“The car leaves at nine,” I say. “I can have someone come in to help with hair and whatever people like you do to walk into a room like that and make it look like you always belonged there.”
“People likeme?” She narrows her eyes.
“People who can stand in a storm and make the storm look decorative,” I say. “If you want something else, say it. If you want no one, I’ll braid it myself.”
She snorts. “You’d enjoy that too much.”
“I would do it well.”
“Worrying,” she says, but the corner of her mouth tilts and I put the image of her between my knees while I twist her hair into something that would make a chandelier jealous into a box and lock it until later.
She lifts the dress and holds it to her body, facing the mirror propped against the wall. The silk catches light in a way that will change camera settings for every person who tries to capture her. The back is cut deep enough that my hand could span her spine in a single claim and still leave room for want. She meets her own eyes in the glass, then mine in the reflection. Something like heat moves through my chest in a controlled burn.
“Who tailors your taste?” she asks.
“I do,” I say, and let that answer stay on the floor between us like a loaded thing she can pick up or step around.
She lowers the dress and lays it across the bed with a care that would insult anyone who thinks fabric is fabric.
“I’m going to brief Reid,” I say. “Mara will send options for shoes.
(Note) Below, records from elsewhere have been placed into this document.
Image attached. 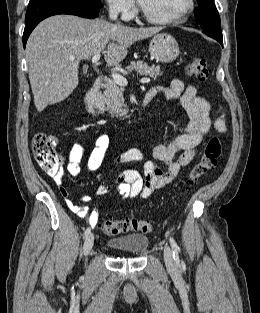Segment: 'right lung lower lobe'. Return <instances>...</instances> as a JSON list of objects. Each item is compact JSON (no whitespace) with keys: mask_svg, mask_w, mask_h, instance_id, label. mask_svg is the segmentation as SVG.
Masks as SVG:
<instances>
[{"mask_svg":"<svg viewBox=\"0 0 260 313\" xmlns=\"http://www.w3.org/2000/svg\"><path fill=\"white\" fill-rule=\"evenodd\" d=\"M100 8L101 6L77 0H30L25 17L24 48L30 33L43 19L58 14L96 18Z\"/></svg>","mask_w":260,"mask_h":313,"instance_id":"1","label":"right lung lower lobe"}]
</instances>
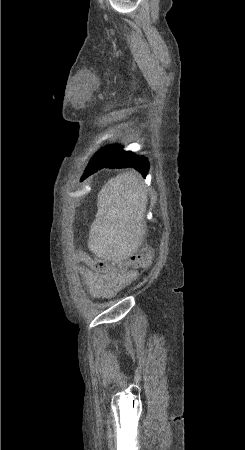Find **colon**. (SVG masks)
I'll return each instance as SVG.
<instances>
[{
  "mask_svg": "<svg viewBox=\"0 0 245 450\" xmlns=\"http://www.w3.org/2000/svg\"><path fill=\"white\" fill-rule=\"evenodd\" d=\"M78 257L85 261L95 274H104L110 269L117 272H123L127 266H131L136 269L148 267L151 263L152 249L141 248L134 252L128 260H117L111 265L108 264L105 259L89 257L82 251L78 253Z\"/></svg>",
  "mask_w": 245,
  "mask_h": 450,
  "instance_id": "obj_1",
  "label": "colon"
}]
</instances>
Choose the ones that make you taller than me if that’s the battle you want to win.”
She smiles. “Noted.”
On my way out, I glance back. She’s in front of the mirror again, the dress lifted, her mouth set, her eyes not soft. Warrior and sacrament, both of us pretending we aren’t making vows in daylight.
In the corridor I pull out my phone.
To: Reid
Double security at the gala. New perimeter includes the hallway to the mezzanine bar and the west service stair. Pull Caldwell’s routes. I want a three-minute overlap where we don’t cross. She’s coming with me.
His reply lands fast.
Reid:Copy. Extra eyes on floor photographers. Do you want a decoy car?
Me:Yes. Send Mara in fifteen with hair, makeup, and a look that reads lethal, not meek.
Reid:Understood.
Chapter 38 – Aurora
I stand in front of the mirror with the dress on and for a moment the room and I are strangers to each other. The wine silk fits my shoulders and my ribs in a way that makes me stand up straighter than I want to admit; the back drops like a question. I touch my collarbone with the pad of a finger. I dip the lipstick and the color looks like a dare on my hand before it looks like it on my lips.
Lila calls me from the airport between tugs of the seat belt and the carousel. She sounds tired and all wrong for advice, but she’s immediate and real and I need that.
“Are you sure about tonight?” she asks. The voice she uses for me when she’s worried — that soft, sardonic undertone I learned to answer with the truth or a joke.
“I am,” I say. I’m not entirely sure. I’m sure of the math, the reasons, the compulsion that got me here, but not the consequences. “I’m going to stand in a room full of people who measure charity as currency. I’ll smile. I’ll answer questions. I’ll walk.”
“You could bail.”
“Then the story becomes‘artist vanishes into secret grant.’” I pinch the lipstick tube and close it. “No. I’m going.”
She exhales and then laughs like she’s relieved. “You do whatever you’re going to do. And if you stab someone, call me so I can be there to take a selfie for the inevitable police report.”
We hang up laughing. I look at the dress again, at the way my reflection holds its breath. This is not the dress I would have picked a month ago. It is not even the dress I would have picked a week ago. It has a back that will make the camera lenses linger and a hem that will make my hips narrow to a better line. It feels like armor someone else designed for me.
There’s a knock and then the door opens and Cassian steps in.